• _Instructions for the task_
Keep only the lines of the listing that include the word "Quality", and copy them.

• _Listed entries_

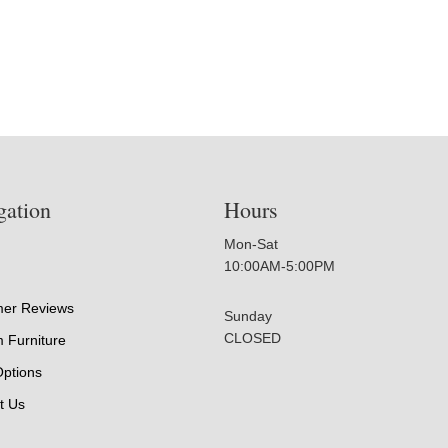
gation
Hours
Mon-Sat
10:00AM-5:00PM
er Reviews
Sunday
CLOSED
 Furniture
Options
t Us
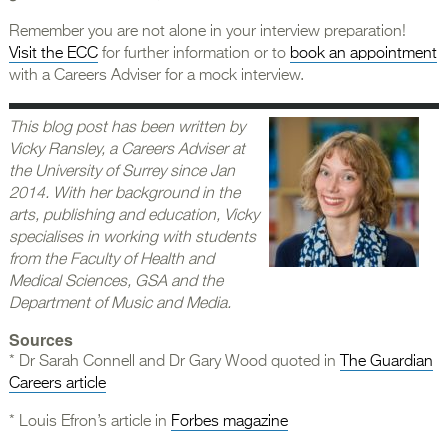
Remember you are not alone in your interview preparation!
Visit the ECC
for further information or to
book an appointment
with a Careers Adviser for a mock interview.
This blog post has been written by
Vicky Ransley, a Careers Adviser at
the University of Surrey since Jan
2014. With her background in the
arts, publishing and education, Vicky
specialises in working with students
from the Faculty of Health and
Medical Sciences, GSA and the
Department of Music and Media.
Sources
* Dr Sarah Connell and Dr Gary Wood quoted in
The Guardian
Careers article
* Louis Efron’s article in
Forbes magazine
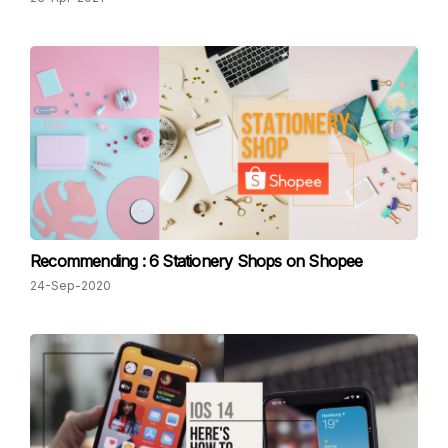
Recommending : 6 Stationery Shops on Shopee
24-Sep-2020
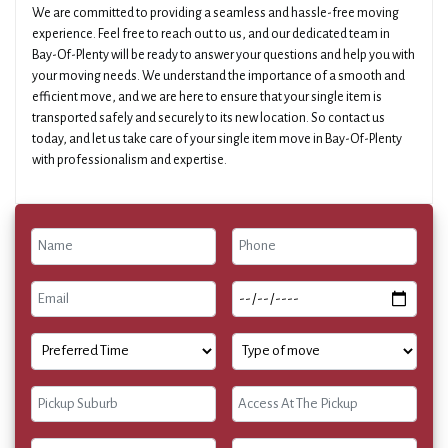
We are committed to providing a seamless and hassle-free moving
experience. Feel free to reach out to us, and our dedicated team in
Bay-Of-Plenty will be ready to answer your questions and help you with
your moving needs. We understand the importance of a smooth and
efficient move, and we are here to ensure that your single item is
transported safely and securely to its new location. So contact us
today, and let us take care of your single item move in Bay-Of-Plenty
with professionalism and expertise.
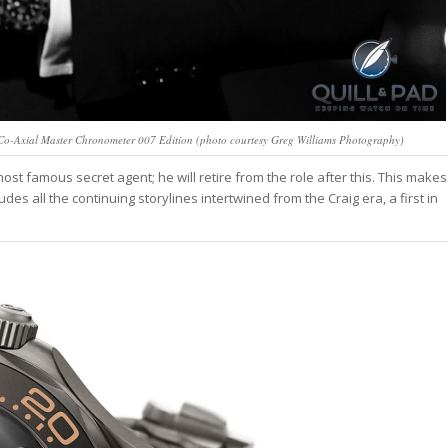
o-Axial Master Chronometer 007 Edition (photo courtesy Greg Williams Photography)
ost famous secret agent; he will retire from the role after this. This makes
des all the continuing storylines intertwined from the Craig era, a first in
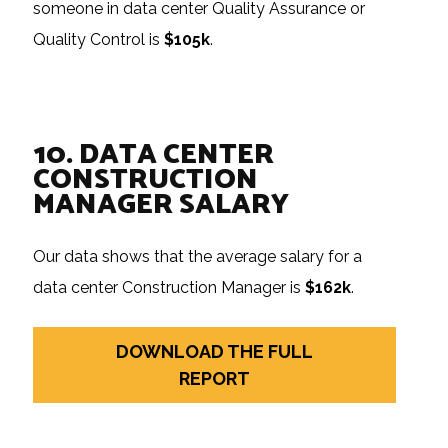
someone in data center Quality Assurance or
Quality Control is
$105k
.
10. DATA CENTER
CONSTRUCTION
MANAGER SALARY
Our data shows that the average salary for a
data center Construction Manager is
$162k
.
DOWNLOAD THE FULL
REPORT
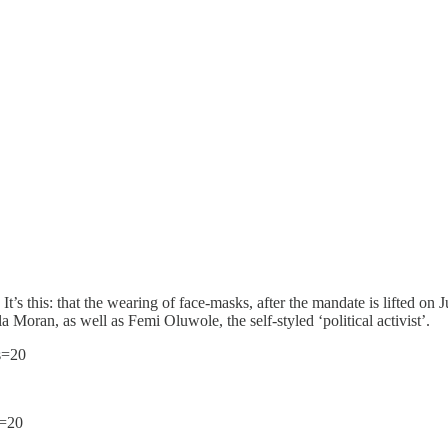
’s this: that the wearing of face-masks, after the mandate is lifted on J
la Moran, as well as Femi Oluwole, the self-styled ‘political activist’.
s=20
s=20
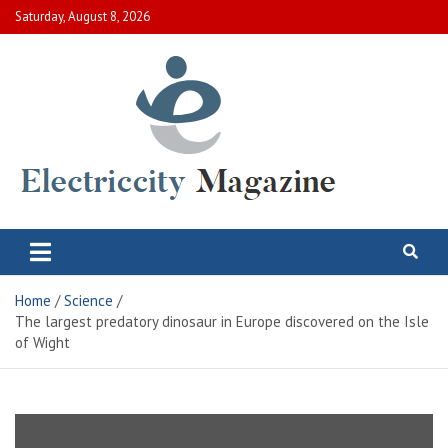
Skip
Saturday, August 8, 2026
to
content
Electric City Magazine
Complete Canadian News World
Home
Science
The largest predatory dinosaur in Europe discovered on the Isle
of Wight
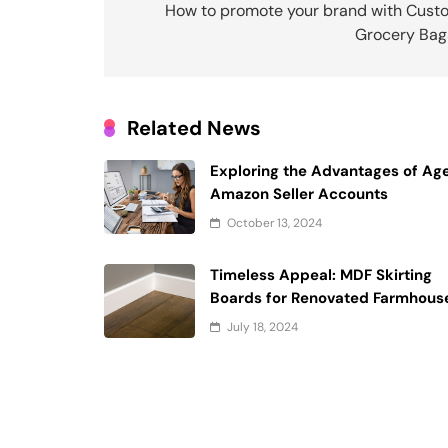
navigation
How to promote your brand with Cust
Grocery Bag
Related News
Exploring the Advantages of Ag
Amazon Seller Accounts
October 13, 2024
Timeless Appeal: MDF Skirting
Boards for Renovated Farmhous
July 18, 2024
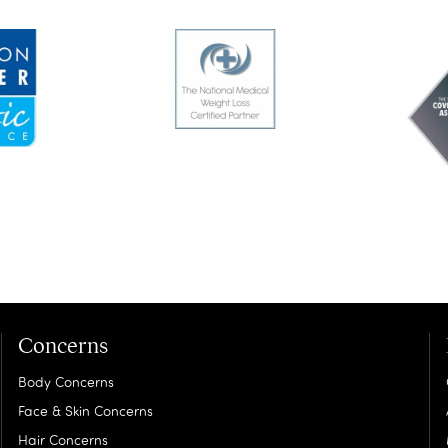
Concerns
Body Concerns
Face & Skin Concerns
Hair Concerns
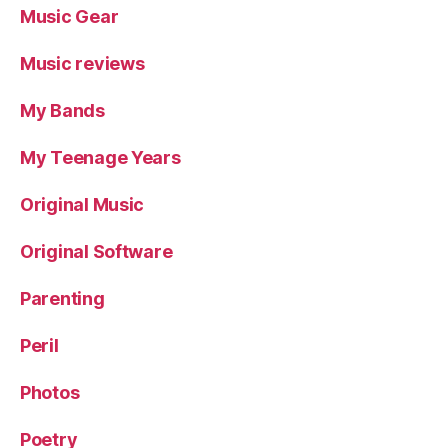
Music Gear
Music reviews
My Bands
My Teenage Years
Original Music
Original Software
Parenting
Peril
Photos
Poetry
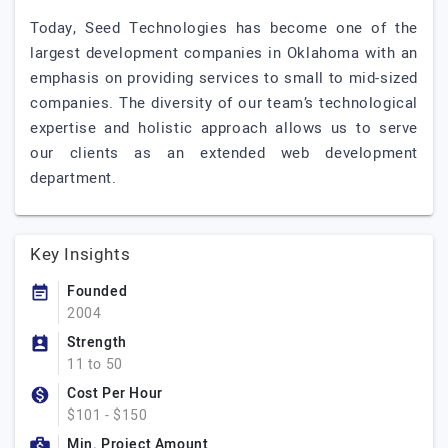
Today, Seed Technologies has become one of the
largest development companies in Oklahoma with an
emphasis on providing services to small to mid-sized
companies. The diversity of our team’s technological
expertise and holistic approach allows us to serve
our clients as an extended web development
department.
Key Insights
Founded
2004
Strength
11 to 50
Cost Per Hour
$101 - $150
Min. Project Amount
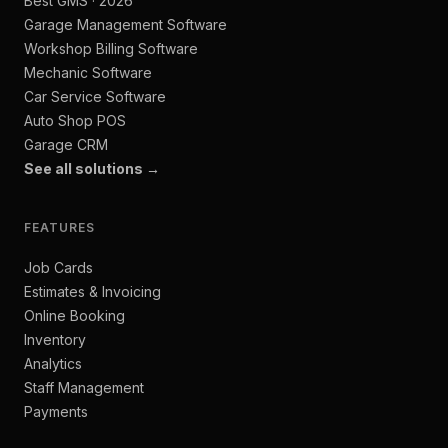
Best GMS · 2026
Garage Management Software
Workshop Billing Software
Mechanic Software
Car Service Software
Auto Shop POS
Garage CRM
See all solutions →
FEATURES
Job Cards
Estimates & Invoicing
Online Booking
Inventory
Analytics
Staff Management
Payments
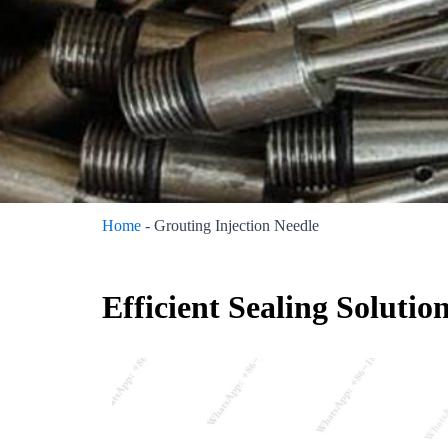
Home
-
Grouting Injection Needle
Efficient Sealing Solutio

• _Solution to this problem_
someone in data center Quality Assurance or
Quality Control is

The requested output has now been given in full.